In this assignment, you are asked to implement two C programs operating on matrices. The first program receives an input matrix and outputs its covariance matrix. The second program receives a covariance matrix and outputs an estimate of its eigenvector with the highest eigenvalue. Using these two, we can easily compute the first principal component,
i.e., a single-dimension vector such that projecting the data onto it maximizes the variance of the projected points.
The purpose of this assignment is to practice all you have learned in C thus far, and to get familiar with Linux and the development environments.
1. Remotely connect to the Nova server and get familiar with basic shell commands
2. Create your first C programs
3. Compile, debug and basic use of makefile
4. Check your code according to the guidelines given in class
An executable tester is provided to you, and your submission will be graded accordingly by running the tester with your outputs on various inputs.

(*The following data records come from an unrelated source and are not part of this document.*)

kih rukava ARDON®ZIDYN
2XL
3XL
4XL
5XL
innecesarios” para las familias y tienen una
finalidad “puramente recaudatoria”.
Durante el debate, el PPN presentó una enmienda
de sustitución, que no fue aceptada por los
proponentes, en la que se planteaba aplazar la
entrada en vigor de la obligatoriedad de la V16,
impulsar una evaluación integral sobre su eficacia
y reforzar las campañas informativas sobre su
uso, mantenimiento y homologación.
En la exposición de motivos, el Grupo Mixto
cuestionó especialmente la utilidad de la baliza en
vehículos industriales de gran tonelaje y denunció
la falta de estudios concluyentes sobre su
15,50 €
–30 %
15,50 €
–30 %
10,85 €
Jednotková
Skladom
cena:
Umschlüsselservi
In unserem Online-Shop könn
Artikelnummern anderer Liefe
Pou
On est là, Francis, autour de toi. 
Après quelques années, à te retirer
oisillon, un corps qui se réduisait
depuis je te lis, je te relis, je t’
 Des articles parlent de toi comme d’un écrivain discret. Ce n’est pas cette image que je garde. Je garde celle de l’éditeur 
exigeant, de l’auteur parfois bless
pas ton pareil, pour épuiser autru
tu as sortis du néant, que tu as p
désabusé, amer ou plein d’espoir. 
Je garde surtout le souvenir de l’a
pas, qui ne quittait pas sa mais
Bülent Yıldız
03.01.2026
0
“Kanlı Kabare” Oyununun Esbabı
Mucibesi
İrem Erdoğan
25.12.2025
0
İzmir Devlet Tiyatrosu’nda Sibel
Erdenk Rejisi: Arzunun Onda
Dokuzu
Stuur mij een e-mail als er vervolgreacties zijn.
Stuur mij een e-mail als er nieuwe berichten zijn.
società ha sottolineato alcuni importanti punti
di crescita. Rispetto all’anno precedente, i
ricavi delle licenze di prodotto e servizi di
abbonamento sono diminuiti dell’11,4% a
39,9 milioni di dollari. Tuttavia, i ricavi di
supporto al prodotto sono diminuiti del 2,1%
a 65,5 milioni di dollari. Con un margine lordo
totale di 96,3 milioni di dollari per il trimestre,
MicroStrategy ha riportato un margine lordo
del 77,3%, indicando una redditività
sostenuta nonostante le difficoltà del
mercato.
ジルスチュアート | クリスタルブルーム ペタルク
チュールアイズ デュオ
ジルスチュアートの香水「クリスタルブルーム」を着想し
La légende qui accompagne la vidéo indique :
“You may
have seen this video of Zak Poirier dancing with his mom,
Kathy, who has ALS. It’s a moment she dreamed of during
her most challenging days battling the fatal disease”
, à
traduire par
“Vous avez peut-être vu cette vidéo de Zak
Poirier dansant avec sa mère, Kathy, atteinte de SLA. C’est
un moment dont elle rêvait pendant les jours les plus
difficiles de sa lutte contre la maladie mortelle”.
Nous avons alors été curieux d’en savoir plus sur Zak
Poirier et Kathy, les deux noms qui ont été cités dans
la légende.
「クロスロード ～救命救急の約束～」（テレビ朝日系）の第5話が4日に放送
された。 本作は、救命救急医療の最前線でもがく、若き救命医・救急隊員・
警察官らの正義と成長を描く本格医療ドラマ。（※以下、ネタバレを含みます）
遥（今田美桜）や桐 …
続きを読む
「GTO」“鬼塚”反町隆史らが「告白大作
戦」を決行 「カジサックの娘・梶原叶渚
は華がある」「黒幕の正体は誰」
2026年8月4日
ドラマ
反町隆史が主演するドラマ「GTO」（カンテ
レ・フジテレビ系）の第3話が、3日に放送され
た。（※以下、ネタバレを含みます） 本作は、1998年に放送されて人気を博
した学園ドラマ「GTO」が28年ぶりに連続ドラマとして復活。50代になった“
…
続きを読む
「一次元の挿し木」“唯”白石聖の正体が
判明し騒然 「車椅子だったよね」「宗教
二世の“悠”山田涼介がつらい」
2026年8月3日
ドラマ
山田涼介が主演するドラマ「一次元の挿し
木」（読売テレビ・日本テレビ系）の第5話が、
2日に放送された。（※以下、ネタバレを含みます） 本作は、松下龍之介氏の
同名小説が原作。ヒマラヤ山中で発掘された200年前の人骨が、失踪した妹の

The tester determines whether the output is correct, and you can use it to test your code. It is detailed later in this document.

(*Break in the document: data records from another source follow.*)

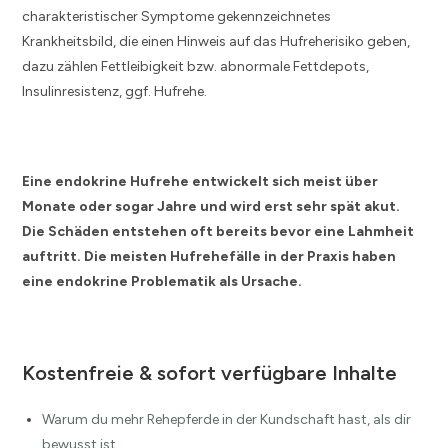
charakteristischer Symptome gekennzeichnetes
Krankheitsbild, die einen Hinweis auf das Hufreherisiko geben,
dazu zählen Fettleibigkeit bzw. abnormale Fettdepots,
Insulinresistenz, ggf. Hufrehe.
Eine endokrine Hufrehe entwickelt sich meist über
Monate oder sogar Jahre und wird erst sehr spät akut.
Die Schäden entstehen oft bereits bevor eine Lahmheit
auftritt. Die meisten Hufrehefälle in der Praxis haben
eine endokrine Problematik als Ursache.
Kostenfreie & sofort verfügbare Inhalte
Warum du mehr Rehepferde in der Kundschaft hast, als dir
bewusst ist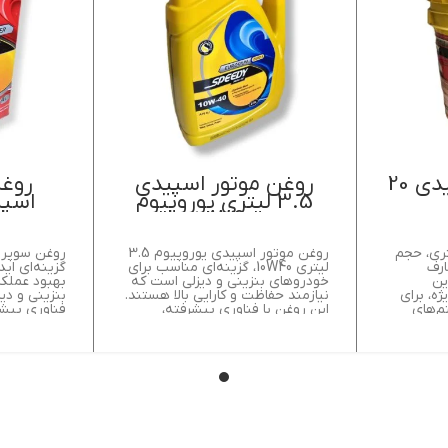
سوپر شارژ اسپیدی 20
روغن موتور اسپیدی
روغن
3.5 لیتری یوروپیوم
10W40
ژ اسپیدی 20 لیتری، حجم
روغن موتور اسپیدی یوروپیوم 3.5
ارف
لیتری 10W40، گزینه‌ای مناسب برای
گزینه‌ای ای
ین
خودروهای بنزینی و دیزلی است که
بهبود عملکر
ه، برای
نیازمند حفاظت و کارایی بالا هستند.
بنزینی و دی
م‌های
این روغن با فناوری پیشرفته،
فناوری پیشر
 شده است.
قطعات داخلی موتور را در برابر
موتور را در
ش و
سایش و خوردگی محافظت می‌کند و
محافظت می‌ک
افزایش
عمر موتور را افزایش می‌دهد.
افزایش می‌د
اری را
ویسکوزیته 10W40 در دماهای
مختلف، تضمین‌کننده کارایی و
روانی موتور در شرایط سرد و گرم
است.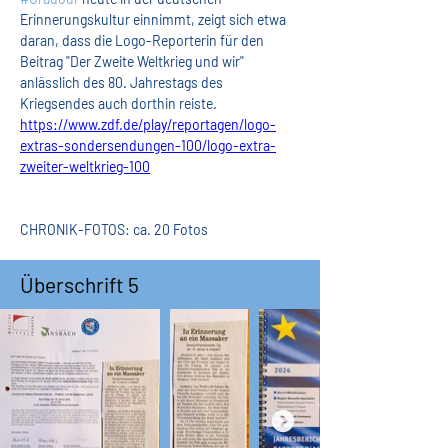
Erinnerungskultur einnimmt, zeigt sich etwa 
daran, dass die Logo-Reporterin für den 
Beitrag "Der Zweite Weltkrieg und wir" 
anlässlich des 80. Jahrestags des 
Kriegsendes auch dorthin reiste.
https://www.zdf.de/play/reportagen/logo-
extras-sondersendungen-100/logo-extra-
zweiter-weltkrieg-100
CHRONIK-FOTOS: ca. 20 Fotos
Überschrift 5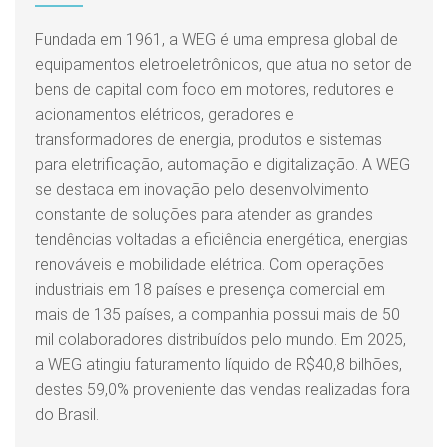
Fundada em 1961, a WEG é uma empresa global de
equipamentos eletroeletrônicos, que atua no setor de
bens de capital com foco em motores, redutores e
acionamentos elétricos, geradores e
transformadores de energia, produtos e sistemas
para eletrificação, automação e digitalização. A WEG
se destaca em inovação pelo desenvolvimento
constante de soluções para atender as grandes
tendências voltadas a eficiência energética, energias
renováveis e mobilidade elétrica. Com operações
industriais em 18 países e presença comercial em
mais de 135 países, a companhia possui mais de 50
mil colaboradores distribuídos pelo mundo. Em 2025,
a WEG atingiu faturamento líquido de R$40,8 bilhões,
destes 59,0% proveniente das vendas realizadas fora
do Brasil.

This assignment requires connecting to the faculty server, Nova. Do this as soon as possible, to ensure everything works. If you have issues connecting to Nova, please contact system:
http://cs.tau.ac.il/system
DEVELOPMENT ENVIRONMENT
Students may work in any development environment they like. However, we encourage you to use eclipse as your development tool (we will not support issues regarding other IDEs or operating systems other than Linux or Windows). Your submission will be automatically checked by a script, so your code should run properly on Nova - the faculty server. You can use the computers in the PC farm or remotely connect to the server as described below.
FILE TRANSFER
To transfer files to/from Nova, use WinSCP:
Before pressing Login, press "Advanced" to define a tunnel to gate.tau.ac.il:
Once connected, drag files left (your computer) and right (Nova):
REMOTE CONNECTION TO NOVA
To connect to Nova, use SSH or PuTTY (gate.tau.ac.il):
After pressing open, enter your username and password for authentication (the username and password are the same as in your moodle authentication). Once connected, you should enter the following command: ssh nova.cs.tau.ac.il
When successfully connected to Nova you will be able to see the terminal as in the following picture:
Now you can enter shell commands and execute them by pressing enter. Read the section below to find out more about shell commands.

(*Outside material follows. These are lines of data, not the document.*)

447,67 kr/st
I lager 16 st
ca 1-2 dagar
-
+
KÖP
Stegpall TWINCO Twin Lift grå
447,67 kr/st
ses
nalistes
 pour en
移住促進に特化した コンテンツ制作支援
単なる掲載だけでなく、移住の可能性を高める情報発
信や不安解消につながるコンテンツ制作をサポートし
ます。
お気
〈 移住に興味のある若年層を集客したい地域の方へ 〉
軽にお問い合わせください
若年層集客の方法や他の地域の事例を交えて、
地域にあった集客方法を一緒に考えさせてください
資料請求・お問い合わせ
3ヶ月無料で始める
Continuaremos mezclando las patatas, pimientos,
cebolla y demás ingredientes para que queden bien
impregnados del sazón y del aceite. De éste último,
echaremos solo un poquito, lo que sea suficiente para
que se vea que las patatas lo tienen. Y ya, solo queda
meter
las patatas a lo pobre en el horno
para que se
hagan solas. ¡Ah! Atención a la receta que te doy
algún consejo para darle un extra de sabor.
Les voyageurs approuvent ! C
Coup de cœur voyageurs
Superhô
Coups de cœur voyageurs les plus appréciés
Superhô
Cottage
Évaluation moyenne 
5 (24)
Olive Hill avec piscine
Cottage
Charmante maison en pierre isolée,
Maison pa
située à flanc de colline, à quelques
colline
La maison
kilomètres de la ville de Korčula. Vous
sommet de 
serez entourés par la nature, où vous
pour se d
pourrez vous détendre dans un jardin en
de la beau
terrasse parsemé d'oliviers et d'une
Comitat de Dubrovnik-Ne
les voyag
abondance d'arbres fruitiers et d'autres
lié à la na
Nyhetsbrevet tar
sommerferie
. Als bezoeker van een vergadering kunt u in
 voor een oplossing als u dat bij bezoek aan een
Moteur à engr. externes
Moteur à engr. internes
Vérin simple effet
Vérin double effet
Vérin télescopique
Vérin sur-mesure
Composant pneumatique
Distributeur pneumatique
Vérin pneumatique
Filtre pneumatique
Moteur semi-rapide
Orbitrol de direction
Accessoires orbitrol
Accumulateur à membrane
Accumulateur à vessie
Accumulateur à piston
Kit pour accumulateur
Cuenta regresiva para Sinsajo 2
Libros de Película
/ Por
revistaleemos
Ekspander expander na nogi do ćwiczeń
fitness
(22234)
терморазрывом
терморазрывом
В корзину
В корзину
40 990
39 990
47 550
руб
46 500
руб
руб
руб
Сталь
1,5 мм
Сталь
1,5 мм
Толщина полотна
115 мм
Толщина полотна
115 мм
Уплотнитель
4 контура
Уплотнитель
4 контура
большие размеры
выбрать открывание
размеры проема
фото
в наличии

(Note: echo is a shell command that is used to print strings to the standard output.)
USEFUL LINKS
You can download PuTTY and WinSCP by clicking on the following link. Recall that we recommend that you work with eclipse; please follow the installation guidelines for eclipse in moodle.
BASIC SHELL COMMANDS
After connection to Nova is established, you can type in shell commands and execute them by pressing enter. The results will be shown on the terminal (If there's any).
A few useful shell commands:
>> pwd
Prints the full pathname of the current working directory to the standard output. (The pathname is relative to the root directory which is the first directory in Linux).
>> ls [dir]
Lists the content of the directory "dir" (Both files and directories). If no parameters are given, the result is the content of the current working directory.
>> cd [dir]
Changes the current directory to be dir. Use the following shortcuts:
. – This is a shortcut for the current directory.
.. – This is a shortcut for the parent directory in the hierarchy. ~ – this is a shortcut for your home directory.
>> mkdir [dirName]
Creates a new directory with the name dirName.
>> cp [file1] [file2] … [fileK] [dir]
Copies file1,file2,…,fileK to the directory "dir".
Note: To copy an entire directory (recursively copy a directory) use –r flag.
>> rm [file1] [file2] … [fileK]
Removes file1,file2,…,fileK.
>>man [command]
The man command is used to display the manual page of the command "command". Note: you can navigate through the manual page using the arrows in the keyboard. To exit the manual page press "q"
>> diff [file1] [file2]
Prints the difference between the two files (file1 and file2)
Note: Use the man command to see the manual page of the command "diff".
>> chmod [options] [file]
Changes the permissions of [file] according to [options].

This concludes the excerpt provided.